Grant Nundhirribala and Rebecca Love at the Ngalmi and Manggurra Culture Camp, Andanangki.

Prior to the wet season settling in, Eve Pawlik, Indigenous Traditional Dance Coordinator attended the final bush camp for 2019 with Ngalmi and Manggurra clan groups at Andanangki (Walker River) outstation, 3 hours north of the Numbulwar township. ‘Numburindi: Strengthening Culture and Country’ is a program that supports the inter-generational learning and exchange for young people in Numbulwar to travel to their surrounding homelands and learn on Country.

Andanangki has strong cultural links for Ngalmi and Manggurra, which enabled them to combine their bush camps. It was the first time many young people ranging from 2 – 17 years of age had had the opportunity to travel to this Country, including a couple of young girls who were also able to join and experience bush camp learnings.

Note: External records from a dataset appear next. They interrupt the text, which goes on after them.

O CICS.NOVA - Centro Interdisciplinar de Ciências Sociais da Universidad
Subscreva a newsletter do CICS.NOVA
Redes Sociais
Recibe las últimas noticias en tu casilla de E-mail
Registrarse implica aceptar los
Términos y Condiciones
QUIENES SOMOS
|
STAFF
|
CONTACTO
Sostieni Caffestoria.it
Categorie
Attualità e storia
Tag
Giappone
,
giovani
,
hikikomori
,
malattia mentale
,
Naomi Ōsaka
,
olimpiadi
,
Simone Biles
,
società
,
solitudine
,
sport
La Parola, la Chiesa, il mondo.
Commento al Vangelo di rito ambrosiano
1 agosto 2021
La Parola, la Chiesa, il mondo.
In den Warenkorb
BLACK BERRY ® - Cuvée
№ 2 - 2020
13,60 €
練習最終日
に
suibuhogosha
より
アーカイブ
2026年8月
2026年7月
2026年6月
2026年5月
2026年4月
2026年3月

You got to make sure you learn. You learn to read and write, and speak strong so you can be protecting your Country and keeping it safe.

Rebecca Love

Day trips to Harris Creek and Waldnarr were made for hunting and the collection of materials to make Lhambilbil (Didjeridoo / Yidaki) and clap sticks. The men showed the young boys how to collect the right timber and the process of making was demonstrated. Clap sticks were later used during the wungubal.

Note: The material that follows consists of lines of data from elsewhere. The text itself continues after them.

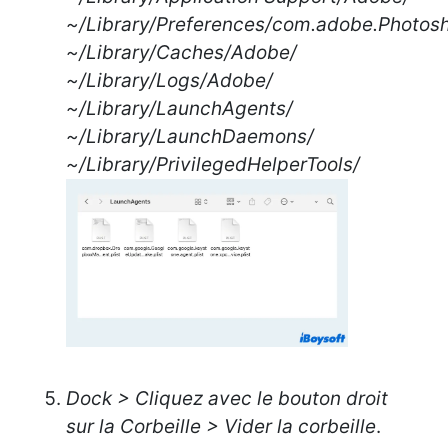
~/Library/Preferences/com.adobe.Photosh
~/Library/Caches/Adobe/
~/Library/Logs/Adobe/
~/Library/LaunchAgents/
~/Library/LaunchDaemons/
~/Library/PrivilegedHelperTools/
Dock > Cliquez avec le bouton droit
sur la Corbeille > Vider la corbeille
.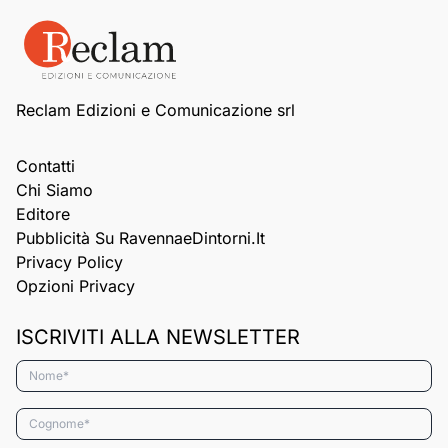
Reclam Edizioni e Comunicazione srl
Contatti
Chi Siamo
Editore
Pubblicità Su RavennaeDintorni.it
Privacy Policy
Opzioni Privacy
ISCRIVITI ALLA NEWSLETTER
Nome*
Cognome*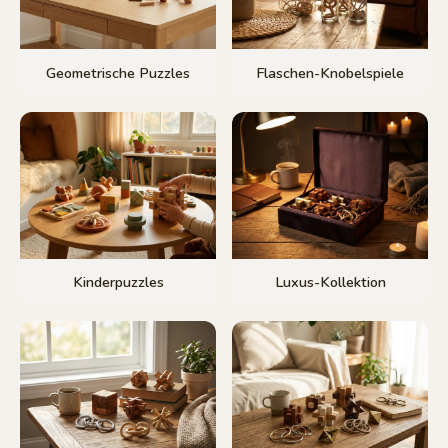
Geometrische Puzzles
Flaschen-Knobelspiele
Kinderpuzzles
Luxus-Kollektion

We have clap and didj as well, didj is from Numbulwar too, we call it, Lhambilbil. In our language, in Nunggubuyu. It’s made from the same tree as further north. When we go looking for that special tree, we hit it with the axe or machete or stick and when you feel that and you hear that sound go ‘clock’, you know it is ready. It grows out at Miwul. Use it for clap stick as well. My father used to tell me story that they made didj out of pandanus too. Would have a different sound, like a real high note.

Grant Nundhirribala

Animals such as turtle, kangaroo and duck that had been hunted during the day were later prepared for dinners along with other bush foods. In the evening wungubal rehearsals and storytelling about both clan group songlines in Kreol and Wubuy took place.

This area here is a sacred area for my country. If we drive five minutes up the road it comes out into a big jungle. That area is my area, secret one. The biggest mob of pig, buffalo. Good hunting place. There are ghosts that way too. Women and men both can go there.

Grant Nundhirribala

Artback NT receives multi-year funding from Tim Fairfax Family Foundation to coordinate, support and collaborate on this project with the community.